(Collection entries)
╔══

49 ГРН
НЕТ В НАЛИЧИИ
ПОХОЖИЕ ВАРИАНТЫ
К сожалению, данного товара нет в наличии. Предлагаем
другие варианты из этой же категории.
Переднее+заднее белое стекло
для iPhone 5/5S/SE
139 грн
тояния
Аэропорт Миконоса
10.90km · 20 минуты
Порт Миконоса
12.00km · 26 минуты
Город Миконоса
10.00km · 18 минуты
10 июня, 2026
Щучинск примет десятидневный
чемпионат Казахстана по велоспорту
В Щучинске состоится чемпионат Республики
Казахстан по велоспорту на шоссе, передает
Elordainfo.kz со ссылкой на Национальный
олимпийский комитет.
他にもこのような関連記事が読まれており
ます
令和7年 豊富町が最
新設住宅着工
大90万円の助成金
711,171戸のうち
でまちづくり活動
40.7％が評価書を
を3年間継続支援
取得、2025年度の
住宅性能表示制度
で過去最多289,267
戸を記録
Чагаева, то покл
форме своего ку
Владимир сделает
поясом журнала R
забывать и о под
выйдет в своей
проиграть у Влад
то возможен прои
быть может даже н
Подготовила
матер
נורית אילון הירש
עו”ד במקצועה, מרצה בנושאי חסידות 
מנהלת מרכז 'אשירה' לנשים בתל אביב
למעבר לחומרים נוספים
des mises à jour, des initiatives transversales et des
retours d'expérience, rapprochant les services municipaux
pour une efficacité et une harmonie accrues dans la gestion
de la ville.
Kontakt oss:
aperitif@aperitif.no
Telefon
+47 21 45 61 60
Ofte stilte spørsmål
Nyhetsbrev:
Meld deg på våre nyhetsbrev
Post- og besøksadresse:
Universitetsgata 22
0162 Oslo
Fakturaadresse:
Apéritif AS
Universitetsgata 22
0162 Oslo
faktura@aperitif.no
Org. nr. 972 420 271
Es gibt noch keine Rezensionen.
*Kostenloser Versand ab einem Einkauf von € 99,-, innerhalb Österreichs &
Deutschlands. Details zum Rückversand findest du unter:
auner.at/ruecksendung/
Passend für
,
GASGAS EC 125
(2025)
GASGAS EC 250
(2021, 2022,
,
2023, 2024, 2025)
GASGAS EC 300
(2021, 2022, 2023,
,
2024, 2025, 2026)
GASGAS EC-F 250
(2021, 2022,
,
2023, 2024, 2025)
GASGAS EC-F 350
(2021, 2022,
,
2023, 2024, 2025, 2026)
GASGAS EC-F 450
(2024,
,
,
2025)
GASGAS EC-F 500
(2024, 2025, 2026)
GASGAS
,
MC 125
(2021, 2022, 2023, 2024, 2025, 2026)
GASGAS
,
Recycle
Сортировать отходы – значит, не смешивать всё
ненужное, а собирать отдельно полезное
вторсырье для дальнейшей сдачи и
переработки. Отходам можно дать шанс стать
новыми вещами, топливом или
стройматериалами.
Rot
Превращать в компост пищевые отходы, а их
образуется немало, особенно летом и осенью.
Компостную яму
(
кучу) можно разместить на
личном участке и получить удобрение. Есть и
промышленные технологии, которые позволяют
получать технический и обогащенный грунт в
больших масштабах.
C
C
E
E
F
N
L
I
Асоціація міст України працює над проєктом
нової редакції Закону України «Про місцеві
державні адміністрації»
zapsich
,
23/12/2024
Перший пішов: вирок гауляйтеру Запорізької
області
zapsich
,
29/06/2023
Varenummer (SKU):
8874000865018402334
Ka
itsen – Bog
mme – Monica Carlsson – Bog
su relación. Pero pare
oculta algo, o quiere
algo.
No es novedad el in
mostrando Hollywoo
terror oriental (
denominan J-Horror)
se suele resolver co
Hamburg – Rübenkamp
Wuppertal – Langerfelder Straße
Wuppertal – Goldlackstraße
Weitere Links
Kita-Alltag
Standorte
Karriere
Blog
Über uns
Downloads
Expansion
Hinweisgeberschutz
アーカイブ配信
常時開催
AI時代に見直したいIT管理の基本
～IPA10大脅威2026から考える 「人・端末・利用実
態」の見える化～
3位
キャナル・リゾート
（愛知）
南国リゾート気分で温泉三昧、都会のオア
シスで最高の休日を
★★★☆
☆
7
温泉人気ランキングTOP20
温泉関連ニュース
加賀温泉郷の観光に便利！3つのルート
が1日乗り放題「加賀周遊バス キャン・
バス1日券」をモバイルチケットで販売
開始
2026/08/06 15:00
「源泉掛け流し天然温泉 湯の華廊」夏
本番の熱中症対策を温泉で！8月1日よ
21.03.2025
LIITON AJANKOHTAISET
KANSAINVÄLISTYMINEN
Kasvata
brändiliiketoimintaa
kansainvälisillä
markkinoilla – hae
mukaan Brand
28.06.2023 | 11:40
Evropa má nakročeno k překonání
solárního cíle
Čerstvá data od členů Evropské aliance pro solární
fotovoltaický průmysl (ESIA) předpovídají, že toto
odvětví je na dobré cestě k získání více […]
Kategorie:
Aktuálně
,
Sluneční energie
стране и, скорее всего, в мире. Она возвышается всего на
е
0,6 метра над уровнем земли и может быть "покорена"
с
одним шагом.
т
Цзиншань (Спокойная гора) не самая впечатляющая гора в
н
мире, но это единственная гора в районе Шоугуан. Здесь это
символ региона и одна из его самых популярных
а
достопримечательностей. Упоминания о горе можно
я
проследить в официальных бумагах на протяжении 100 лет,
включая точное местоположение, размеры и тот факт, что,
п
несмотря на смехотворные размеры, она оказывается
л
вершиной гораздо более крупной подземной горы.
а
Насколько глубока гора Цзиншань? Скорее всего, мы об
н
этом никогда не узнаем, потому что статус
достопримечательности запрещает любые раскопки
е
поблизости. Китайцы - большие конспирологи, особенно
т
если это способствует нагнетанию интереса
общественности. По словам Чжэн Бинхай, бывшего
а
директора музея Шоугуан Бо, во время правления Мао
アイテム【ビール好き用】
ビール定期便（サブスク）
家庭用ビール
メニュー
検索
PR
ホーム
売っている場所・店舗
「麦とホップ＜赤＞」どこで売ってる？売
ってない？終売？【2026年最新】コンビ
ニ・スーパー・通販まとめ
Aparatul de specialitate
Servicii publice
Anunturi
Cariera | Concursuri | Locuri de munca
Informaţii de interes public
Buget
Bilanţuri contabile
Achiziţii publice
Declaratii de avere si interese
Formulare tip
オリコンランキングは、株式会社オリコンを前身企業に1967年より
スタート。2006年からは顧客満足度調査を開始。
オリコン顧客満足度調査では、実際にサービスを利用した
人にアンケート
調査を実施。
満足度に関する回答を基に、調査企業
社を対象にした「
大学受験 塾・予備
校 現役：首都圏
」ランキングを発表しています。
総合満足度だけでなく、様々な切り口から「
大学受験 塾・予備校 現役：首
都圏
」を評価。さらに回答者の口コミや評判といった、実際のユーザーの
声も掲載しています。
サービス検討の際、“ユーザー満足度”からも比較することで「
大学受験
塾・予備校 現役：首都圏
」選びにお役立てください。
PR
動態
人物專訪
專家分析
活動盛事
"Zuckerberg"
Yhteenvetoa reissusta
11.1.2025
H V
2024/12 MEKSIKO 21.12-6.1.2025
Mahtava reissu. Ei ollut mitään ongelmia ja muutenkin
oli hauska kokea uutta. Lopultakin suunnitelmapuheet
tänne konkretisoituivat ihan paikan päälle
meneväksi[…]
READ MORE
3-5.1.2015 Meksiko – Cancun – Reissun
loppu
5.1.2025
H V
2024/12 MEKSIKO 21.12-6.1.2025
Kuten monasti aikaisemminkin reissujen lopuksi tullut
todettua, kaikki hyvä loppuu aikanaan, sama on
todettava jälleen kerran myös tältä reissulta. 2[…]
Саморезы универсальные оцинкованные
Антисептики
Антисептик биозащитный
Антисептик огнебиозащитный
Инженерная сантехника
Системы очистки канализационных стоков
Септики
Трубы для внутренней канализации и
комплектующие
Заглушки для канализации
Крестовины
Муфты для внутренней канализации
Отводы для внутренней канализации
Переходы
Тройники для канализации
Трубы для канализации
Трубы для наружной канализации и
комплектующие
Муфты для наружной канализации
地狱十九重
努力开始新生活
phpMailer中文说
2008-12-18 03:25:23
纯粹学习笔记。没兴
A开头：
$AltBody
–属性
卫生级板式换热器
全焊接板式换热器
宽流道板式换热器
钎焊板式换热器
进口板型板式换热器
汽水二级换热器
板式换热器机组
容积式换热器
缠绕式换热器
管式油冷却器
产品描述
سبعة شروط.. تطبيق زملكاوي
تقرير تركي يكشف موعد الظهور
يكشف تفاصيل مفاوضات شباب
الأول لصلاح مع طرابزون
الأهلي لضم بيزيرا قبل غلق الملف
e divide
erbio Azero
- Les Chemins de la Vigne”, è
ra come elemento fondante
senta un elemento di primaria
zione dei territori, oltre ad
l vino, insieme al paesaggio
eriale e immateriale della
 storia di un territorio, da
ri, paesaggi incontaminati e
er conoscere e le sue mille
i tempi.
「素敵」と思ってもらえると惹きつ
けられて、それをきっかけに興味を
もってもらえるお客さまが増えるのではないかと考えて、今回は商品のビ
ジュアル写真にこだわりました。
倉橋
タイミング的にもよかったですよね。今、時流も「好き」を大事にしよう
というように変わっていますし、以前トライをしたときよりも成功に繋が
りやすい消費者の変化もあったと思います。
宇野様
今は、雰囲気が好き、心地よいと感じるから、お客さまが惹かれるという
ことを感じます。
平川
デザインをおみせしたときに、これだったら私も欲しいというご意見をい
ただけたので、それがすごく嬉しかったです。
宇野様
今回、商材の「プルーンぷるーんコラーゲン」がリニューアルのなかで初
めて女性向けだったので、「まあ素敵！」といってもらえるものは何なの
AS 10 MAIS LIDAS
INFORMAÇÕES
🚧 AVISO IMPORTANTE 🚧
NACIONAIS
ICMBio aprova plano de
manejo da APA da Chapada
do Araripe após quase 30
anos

╚══

Problem description
The required output is the set of lines from the first line of the data through the line that contains "Щучинск примет десятидневный", transcribed exactly.

Answer section
49 ГРН
НЕТ В НАЛИЧИИ
ПОХОЖИЕ ВАРИАНТЫ
К сожалению, данного товара нет в наличии. Предлагаем
другие варианты из этой же категории.
Переднее+заднее белое стекло
для iPhone 5/5S/SE
139 грн
тояния
Аэропорт Миконоса
10.90km · 20 минуты
Порт Миконоса
12.00km · 26 минуты
Город Миконоса
10.00km · 18 минуты
10 июня, 2026
Щучинск примет десятидневный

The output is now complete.